# Communities > Antique Arms & Armour Community > Book Reviews >  American Swords and Sword Makers on Kindle

## Eric Fairbanks

Has anyone else tried the Kindle version?  What you lose in pictures you gain with the word and name search on the app. Tons of great info on Bezdek's books but hard to find and organize. I cannot find it for the Brits and Scots or the German book. I do hope they come out soon. There is one for Peterson. It really makes ASaSM easier.

----------


## Glen C.

I think the e books are a great supplement for some books and an easier way to build a bookshelf. Tablets such as Kindle still growing in popularity but along with the briefcase car, I am disappointed in the progress at the consumer level. Decades pass between inception and consumer availability. Though, waits are getting shorter.

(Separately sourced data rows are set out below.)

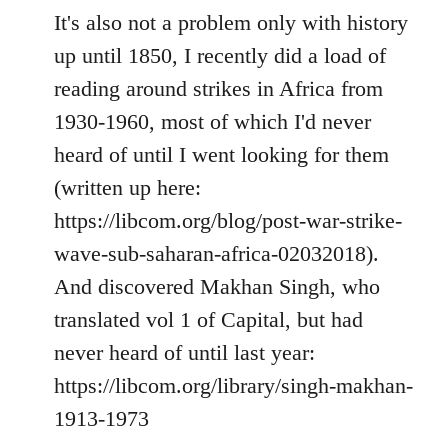
It's also not a problem only with history
up until 1850, I recently did a load of
reading around strikes in Africa from
1930-1960, most of which I'd never
heard of until I went looking for them
(written up here:
https://libcom.org/blog/post-war-strike-
wave-sub-saharan-africa-02032018).
And discovered Makhan Singh, who
translated vol 1 of Capital, but had
never heard of until last year:
https://libcom.org/library/singh-makhan-
1913-1973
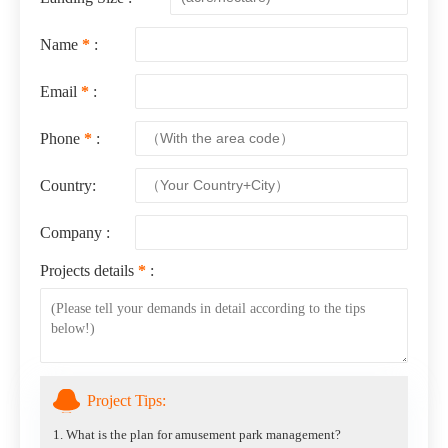
Name
*
:
Email
*
:
Phone
*
:
Country:
Company :
Projects details
*
:
Project Tips:
1. What is the plan for amusement park management?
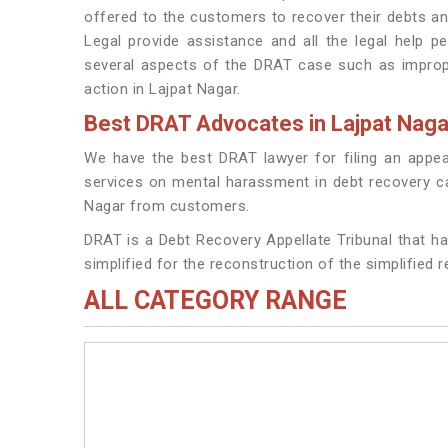
offered to the customers to recover their debts a
Legal provide assistance and all the legal help pe
several aspects of the DRAT case such as imprope
action in Lajpat Nagar.
Best DRAT Advocates in Lajpat Naga
We have the best DRAT lawyer for filing an appea
services on mental harassment in debt recovery cas
Nagar from customers.
DRAT is a Debt Recovery Appellate Tribunal that ha
simplified for the reconstruction of the simplified 
ALL CATEGORY RANGE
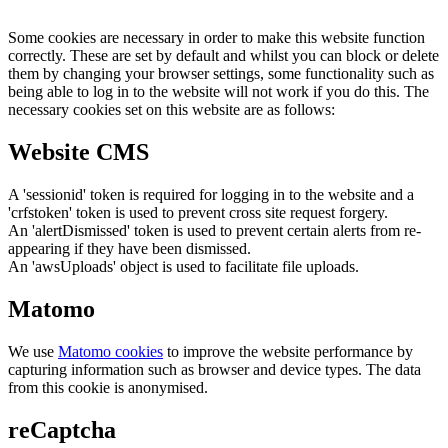
Some cookies are necessary in order to make this website function
correctly. These are set by default and whilst you can block or delete
them by changing your browser settings, some functionality such as
being able to log in to the website will not work if you do this. The
necessary cookies set on this website are as follows:
Website CMS
A 'sessionid' token is required for logging in to the website and a
'crfstoken' token is used to prevent cross site request forgery.
An 'alertDismissed' token is used to prevent certain alerts from re-
appearing if they have been dismissed.
An 'awsUploads' object is used to facilitate file uploads.
Matomo
We use
Matomo cookies
to improve the website performance by
capturing information such as browser and device types. The data
from this cookie is anonymised.
reCaptcha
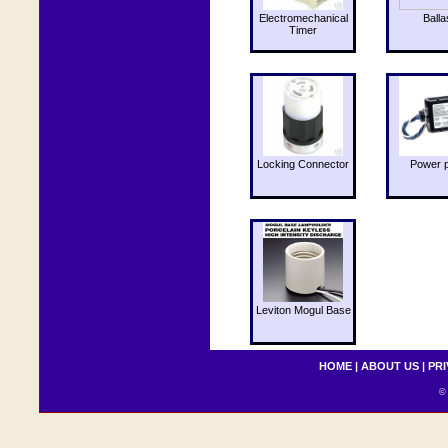
Electromechanical
Balla
Timer
Locking Connector
Power 
Leviton Mogul Base
HOME
|
ABOUT US
|
PRI
© 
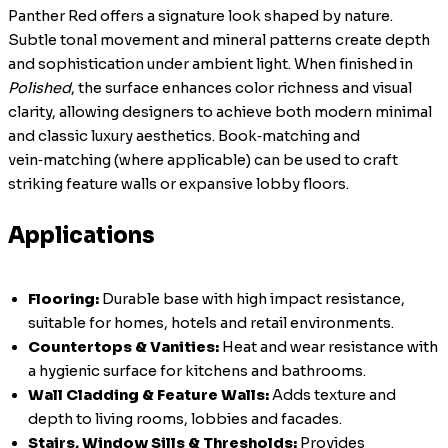
Panther Red offers a signature look shaped by nature.
Subtle tonal movement and mineral patterns create depth
and sophistication under ambient light. When finished in
Polished
, the surface enhances color richness and visual
clarity, allowing designers to achieve both modern minimal
and classic luxury aesthetics. Book‑matching and
vein‑matching (where applicable) can be used to craft
striking feature walls or expansive lobby floors.
Applications
Flooring:
Durable base with high impact resistance,
suitable for homes, hotels and retail environments.
Countertops & Vanities:
Heat and wear resistance with
a hygienic surface for kitchens and bathrooms.
Wall Cladding & Feature Walls:
Adds texture and
depth to living rooms, lobbies and facades.
Stairs, Window Sills & Thresholds:
Provides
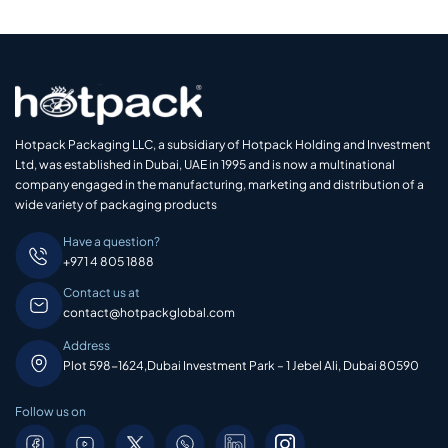
Hotpack Packaging LLC, a subsidiary of Hotpack Holding and Investment
Ltd, was established in Dubai, UAE in 1995 and is now a multinational
company engaged in the manufacturing, marketing and distribution of a
wide variety of packaging products
Have a question?
+971 4 805 1888
Contact us at
contact@hotpackglobal.com
Address
Plot 598-1624,Dubai Investment Park – 1 Jebel Ali, Dubai 80590
Follow us on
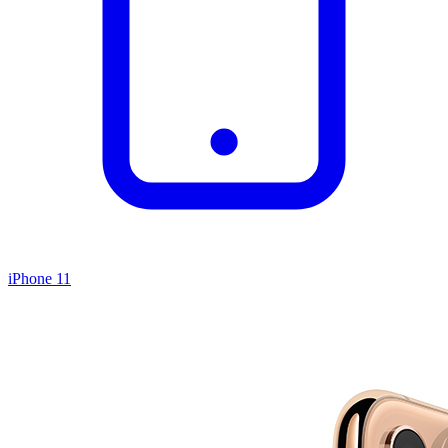
iPhone 11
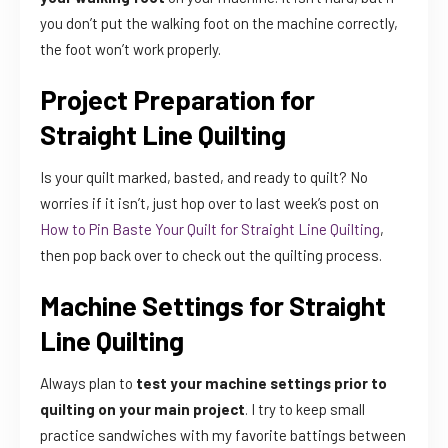
you don’t put the walking foot on the machine correctly,
the foot won’t work properly.
Project Preparation for
Straight Line Quilting
Is your quilt marked, basted, and ready to quilt? No
worries if it isn’t, just hop over to last week’s post on
How to Pin Baste Your Quilt for Straight Line Quilting
,
then pop back over to check out the quilting process.
Machine Settings for Straight
Line Quilting
Always plan to
test your machine settings prior to
quilting on your main project
. I try to keep small
practice sandwiches with my favorite battings between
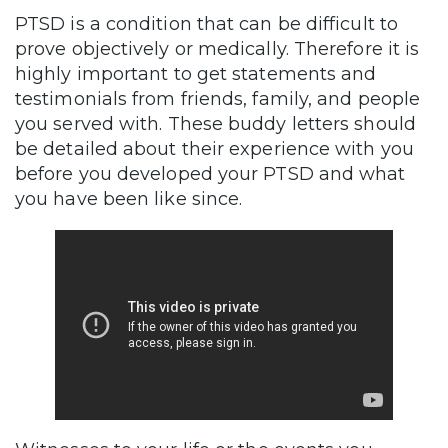
PTSD is a condition that can be difficult to
prove objectively or medically. Therefore it is
highly important to get statements and
testimonials from friends, family, and people
you served with. These buddy letters should
be detailed about their experience with you
before you developed your PTSD and what
you have been like since.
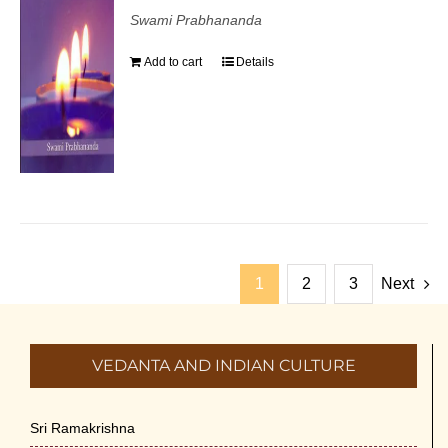
Swami Prabhananda
Add to cart
Details
1
2
3
Next
VEDANTA AND INDIAN CULTURE
Sri Ramakrishna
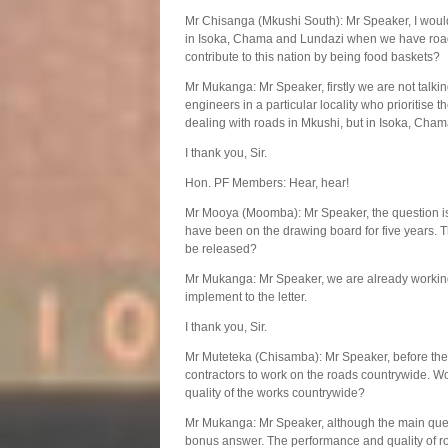
Mr Chisanga (Mkushi South): Mr Speaker, I would l
in Isoka, Chama and Lundazi when we have roa
contribute to this nation by being food baskets?
Mr Mukanga: Mr Speaker, firstly we are not talki
engineers in a particular locality who prioritise
dealing with roads in Mkushi, but in Isoka, Cha
I thank you, Sir.
Hon. PF Members: Hear, hear!
Mr Mooya (Moomba): Mr Speaker, the question is
have been on the drawing board for five years. 
be released?
Mr Mukanga: Mr Speaker, we are already working 
implement to the letter.
I thank you, Sir.
Mr Muteteka (Chisamba): Mr Speaker, before the
contractors to work on the roads countrywide. Wo
quality of the works countrywide?
Mr Mukanga: Mr Speaker, although the main questi
bonus answer. The performance and quality of ro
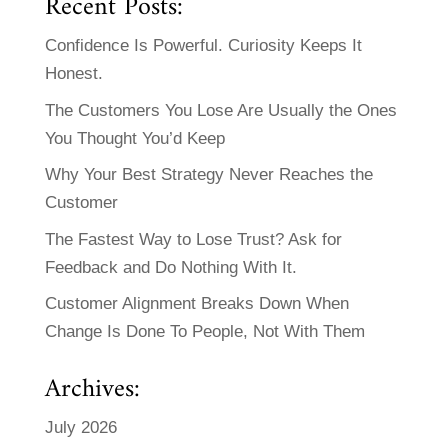
Recent Posts:
Confidence Is Powerful. Curiosity Keeps It
Honest.
The Customers You Lose Are Usually the Ones
You Thought You’d Keep
Why Your Best Strategy Never Reaches the
Customer
The Fastest Way to Lose Trust? Ask for
Feedback and Do Nothing With It.
Customer Alignment Breaks Down When
Change Is Done To People, Not With Them
Archives:
July 2026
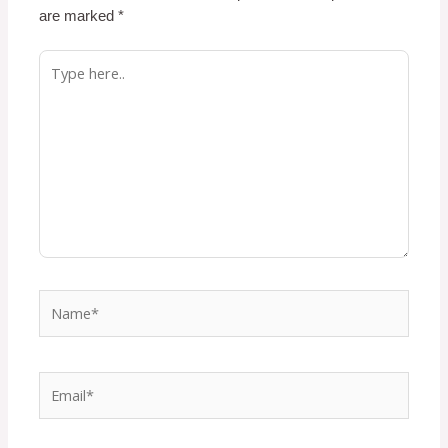
are marked
*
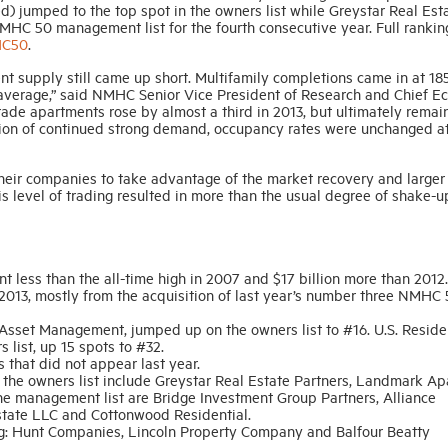
) jumped to the top spot in the owners list while Greystar Real Est
MHC 50 management list for the fourth consecutive year. Full ranki
HC50
.
t supply still came up short. Multifamily completions came in at 18
 average,” said NMHC Senior Vice President of Research and Chief E
ade apartments rose by almost a third in 2013, but ultimately remai
tion of continued strong demand, occupancy rates were unchanged at
heir companies to take advantage of the market recovery and larger
s level of trading resulted in more than the usual degree of shake-u
ent less than the all-time high in 2007 and $17 billion more than 2012.
013, mostly from the acquisition of last year’s number three NMHC
Asset Management, jumped up on the owners list to #16. U.S. Reside
ist, up 15 spots to #32.
that did not appear last year.
he owners list include Greystar Real Estate Partners, Landmark A
 management list are Bridge Investment Group Partners, Alliance
tate LLC and Cottonwood Residential.
ing: Hunt Companies, Lincoln Property Company and Balfour Beatty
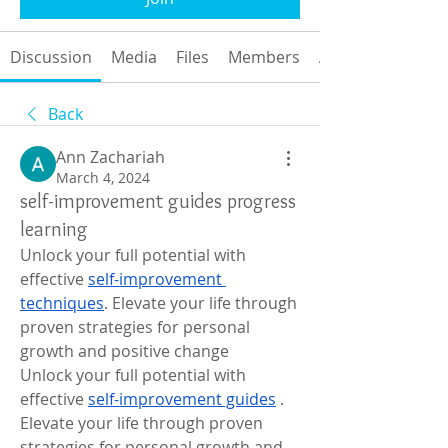
Discussion
Media
Files
Members
About
Back
Ann Zachariah
March 4, 2024
self-improvement guides progress
learning
Unlock your full potential with 
effective 
self-improvement 
techniques
. Elevate your life through 
proven strategies for personal 
growth and positive change
Unlock your full potential with 
effective 
self-improvement guides
 . 
Elevate your life through proven 
strategies for personal growth and 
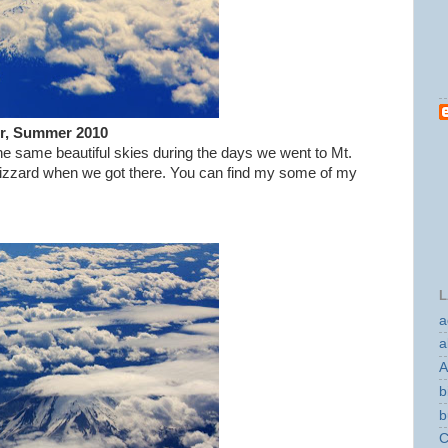
er, Summer 2010
e same beautiful skies during the days we went to Mt.
d blizzard when we got there. You can find my some of my
L
a
a
A
b
b
C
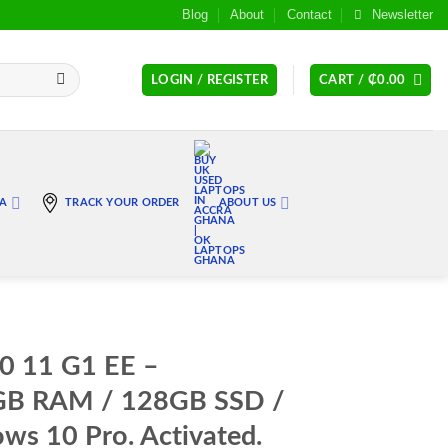
Blog
About
Contact
Newsletter
LOGIN / REGISTER
CART /
₵
0.00
RA
TRACK YOUR ORDER
ABOUT US
0 11 G1 EE –
4GB RAM / 128GB SSD /
s 10 Pro. Activated.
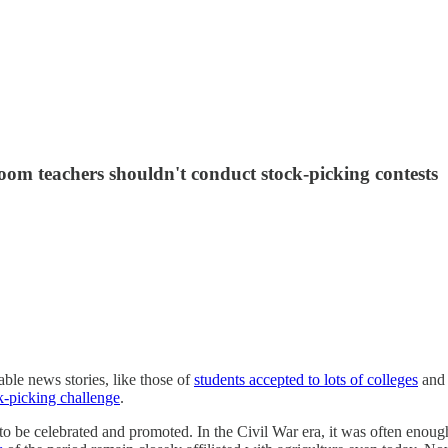
oom teachers shouldn't conduct stock-picking contests
able news stories, like those of
students accepted to lots of colleges
an
k-picking challenge
.
to be celebrated and promoted. In the Civil War era, it was often enough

Bezdek is a great compiler but I agree that his logs and sections take time to acclimate. I use a lot of paper bookmarks in his huge volume to make it easier to navigate. There are a few photo examples that are fairly singular to the book but a tiltle like Peterson, would be useless without adjoining examples in text. I hope that is not the case with Peterson on Kindle.

Cheers

Hotspur; {i] my years with a major publisher showed the future of media by 1990[/i]

----------


## Eric Fairbanks

Peterson on kindle has all the photos but they are offset from the accompanied text. Takes a little time to flip pages forward or back to read then veiw. They could have done a much better job and made it simple. The tablet books are great when traveling for the weight difference of multiple books. Books are better in the shop when researching except with Bezdek, then I use both. The word and name search is great. Have not found others on kindle. I would buy all Bezdeks on kindle.  Eric

----------